Clinical signs seen vary with the type of material and where it is lodged. Some animals may regurgitate up the offending material right in front of the owners or veterinarian. An object in the intestines leads to anorexia, vomiting and very little stool produced since digestive processes have come to a halt. In severe cases the animal runs a fever and becomes lethargic due to ileus. Sometimes the string cuts through the intestinal tract producing signs suggestive of peritonitis; characteristic radiograph "ground glass" appearance and extreme abdominal pain.
Cats are fascinating creatures but have an affinity and absolute attraction to linear foreign bodies. I have always asked clients if they sew or knit sweaters! If so, I have asked them to make sure the cat is kept out of the room to prevent not only yarn or thread from being swallowed but also preventing needles from being snarfed down by the creature.

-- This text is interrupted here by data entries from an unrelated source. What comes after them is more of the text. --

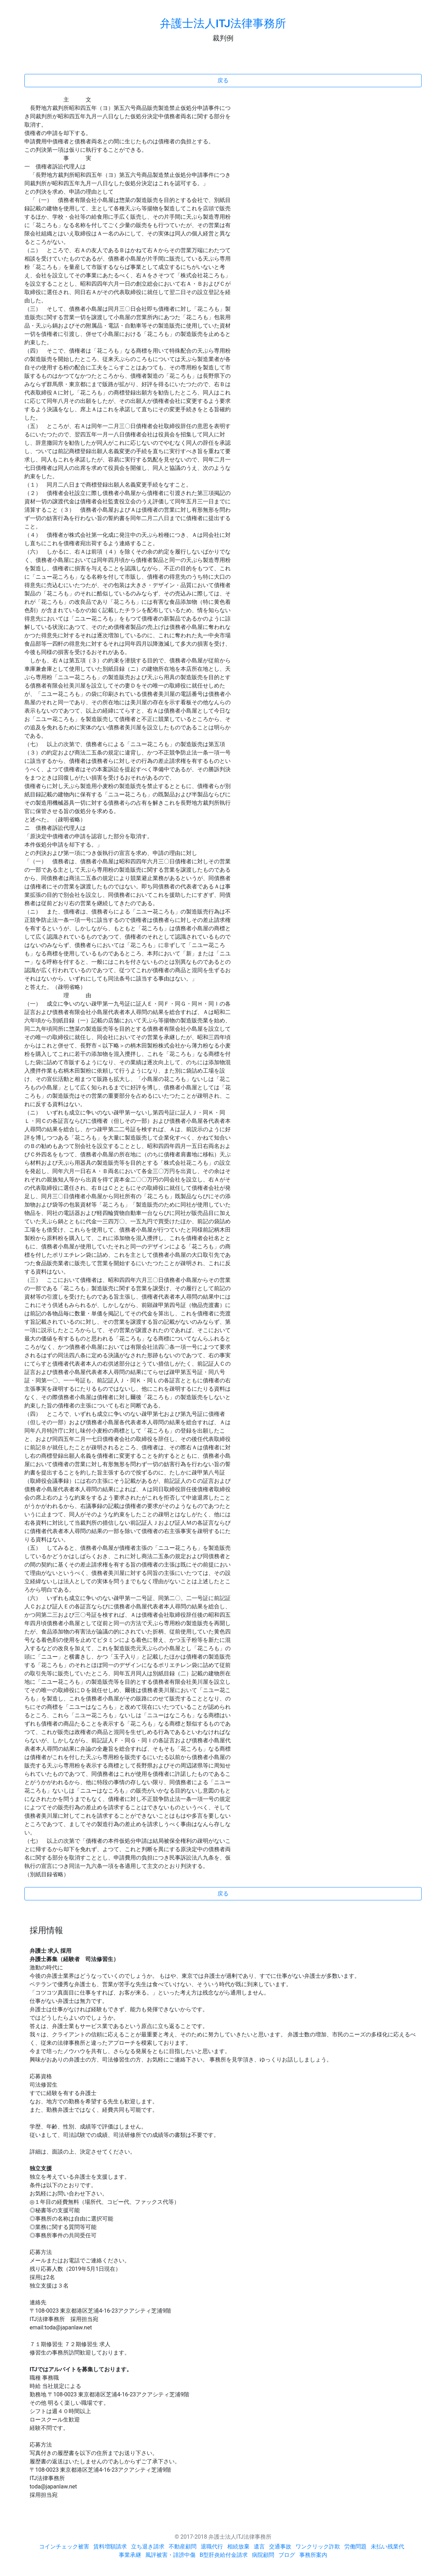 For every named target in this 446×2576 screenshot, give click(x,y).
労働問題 (355, 2546)
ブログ (286, 2555)
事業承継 (130, 2555)
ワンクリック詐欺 (317, 2546)
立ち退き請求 (147, 2546)
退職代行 (212, 2546)
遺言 (259, 2546)
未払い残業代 (387, 2546)
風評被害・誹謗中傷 (170, 2555)
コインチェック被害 (64, 2546)
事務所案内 (313, 2555)
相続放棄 (238, 2546)
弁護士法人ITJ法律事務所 (223, 23)
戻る (223, 80)
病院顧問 (263, 2555)
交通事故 (280, 2546)
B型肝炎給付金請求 (224, 2555)
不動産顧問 (183, 2546)
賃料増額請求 (110, 2546) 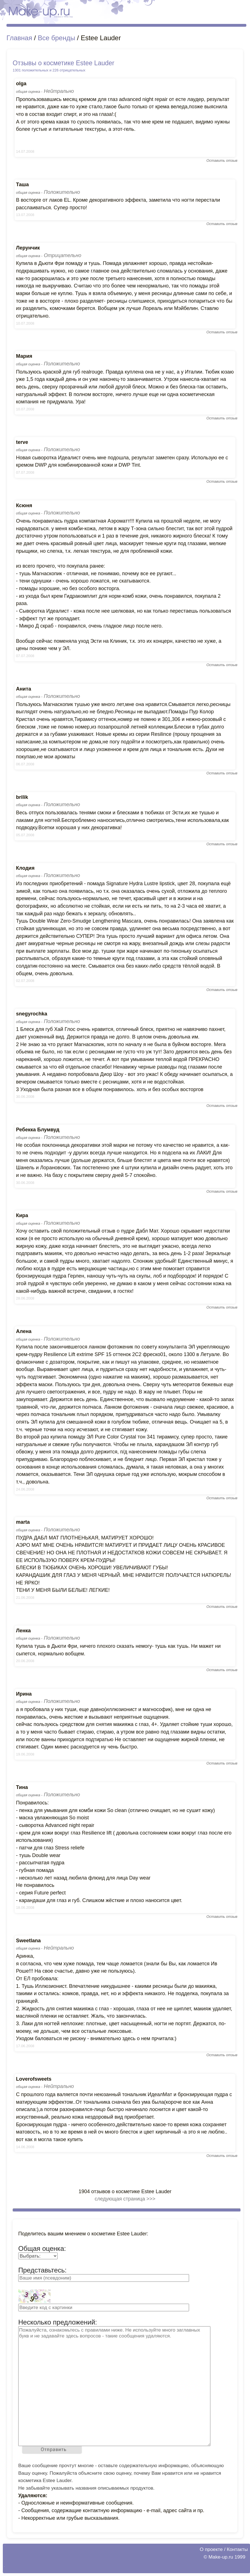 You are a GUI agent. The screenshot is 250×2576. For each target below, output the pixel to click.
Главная (19, 38)
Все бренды (56, 38)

Sometimes, the diagnosis is obvious. Such was the case when a small dog was presented with a balloon hanging out of its mouth by its string. That day, the owners held a birthday party for their young child. Surgery had to be done on that case. Cats are different from dogs. I made it a point in all vomiting cats to look at the base of the tongue (frenulum). If you are lucky, you may find string wrapped around there if the patient is cooperative. In most cases the string is already lodged in the intestines. The string is cut at the tongue base and removed through a gastrotomy or enterotomy.